Berkson is the author of some twenty collections and pamphlets of poetry—including most recently Portrait and Dream: New & Selected Poems and Expect Delays, both from Coffee House Press. His poems have also appeared in many magazines and anthologies and have been translated into French, Russian, Hungarian, Dutch, Czechoslovakian, Romanian, Italian, German and Spanish. Les Parties du Corps, a selection of his poetry translated into French, appeared from Joca Seria, Nantes, in 2011. Other recent books are )What’s Your Idea of a Good Time?: Letters & Interviews 1977-1985 with Bernadette Mayer;BILL with drawings by Colter Jacobsen; Ted Berrigan with George Schneeman; Not an Exit with Léonie Guyer and Repeat After Me with John Zurier.
Beside the aforementioned collaborations, he executed extensive projects with visual artists Philip Guston, Alex Katz, Joe Brainard, Lynn O’Hare and Greg Irons, as well as with the poets Frank O’Hara, Larry Fagin, Ron Padgett, Anne Waldman and Bernadette Mayer.

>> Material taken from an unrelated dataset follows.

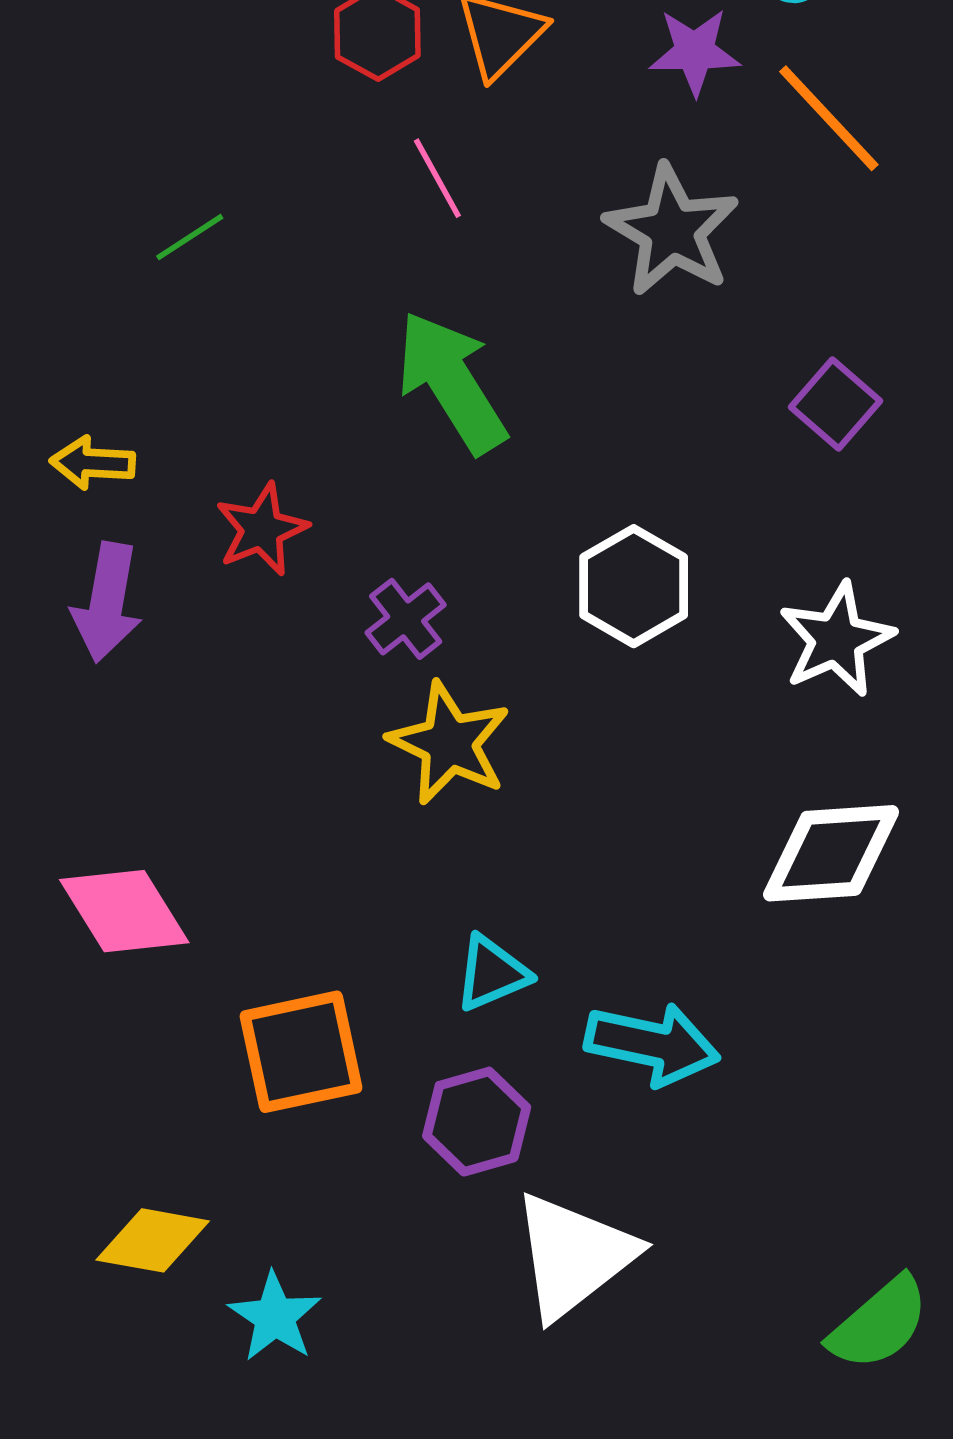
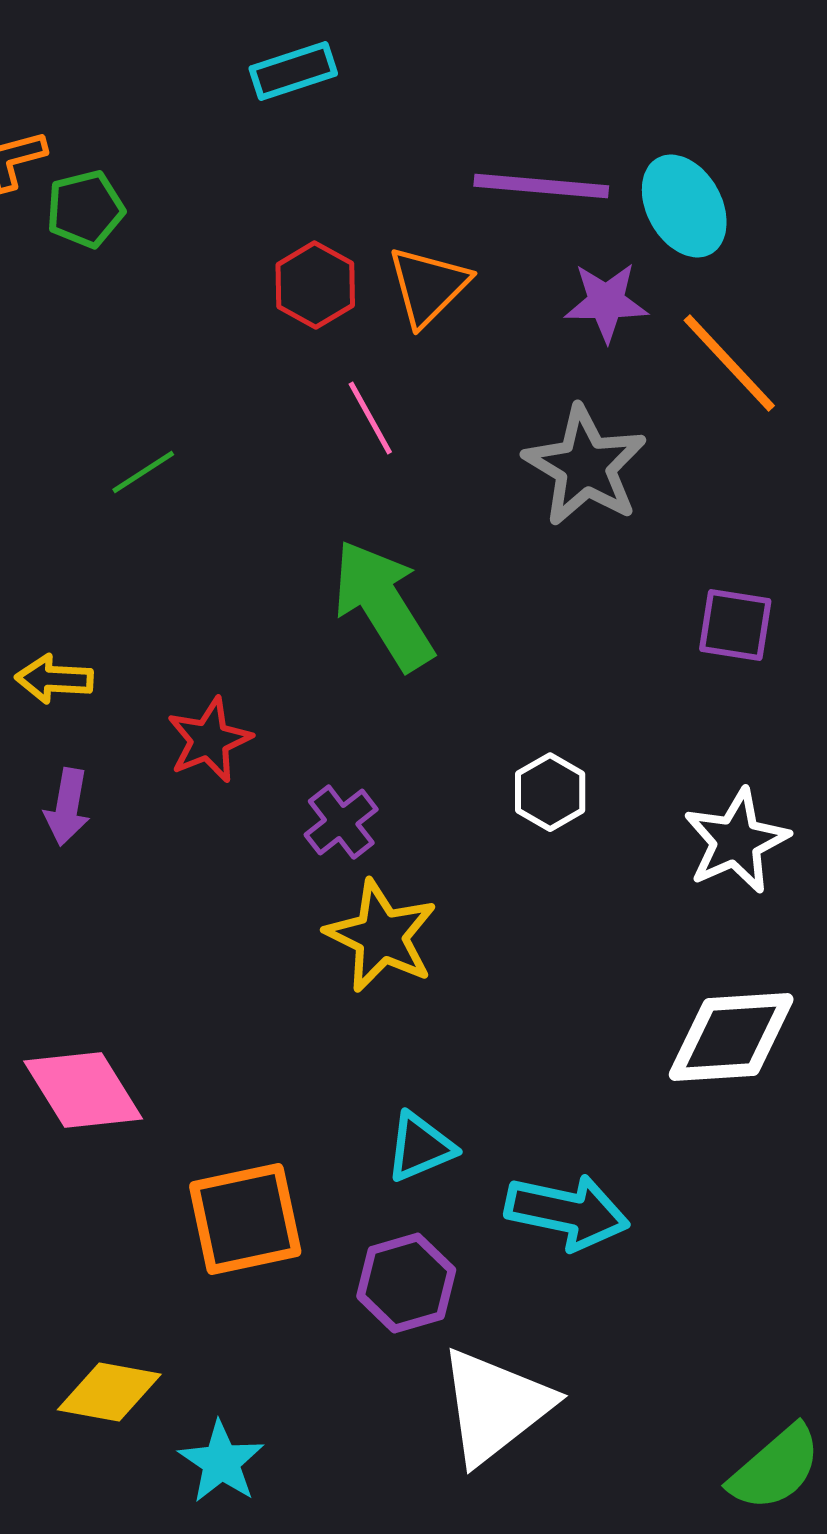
purple square: (835, 404) -> (735, 625), turned -32
white hexagon: (634, 586) -> (550, 792), size x0.7
purple arrow: (107, 602) -> (67, 807), size x0.7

In the mid-1980s, Berkson resumed writing art criticism on a regular basis, contributing monthly reviews and articles to Artforum from 1985 to 1991; he became a corresponding editor for Art in America in 1988 and contributing editor for artcritical.com and has also written frequently for such magazines as Aperture, Modern Painters, Art on Paper and others. In 1984, he began teaching art history and literature and organizing the public lectures program at the San Francisco Art Institute, where he also served as interim dean in 1990 and Director of Letters and Science from 1993 to 1998. He retired from SFAI in 2008 and later held the position of Professor Emeritus. During the same period, he was also on the visiting faculty of Naropa Institute, California College of Arts and Crafts and Mills College. Berkson continued until the end of his life to lecture widely in colleges and universities. He published three collections of art criticism, to date, the last being For the Ordinary Artist: Short Reviews, Occasional Pieces & More.
As a sometime curator, he organized or co-curated such exhibitions as Ronald Bladen: Early and Late (SFMoMA), Albert York (Mills College), Why Painting I & II (Susan Cummins Gallery), Homage to George Herriman (Campbell-Thiebaud Gallery), Facing Eden: 100 years of Northern California Landscape Art (M.H. de Young Museum), George Schneeman (CUE Foundation), Gordon Cook: Out There (Nelson Gallery, University of California, Davis), George Schneeman in Italy (Instituto di Cultura Italiano, San Francisco), and, with Ron Padgett, A Painter and His Poets: The Art of George Schneeman (Poets House, New York).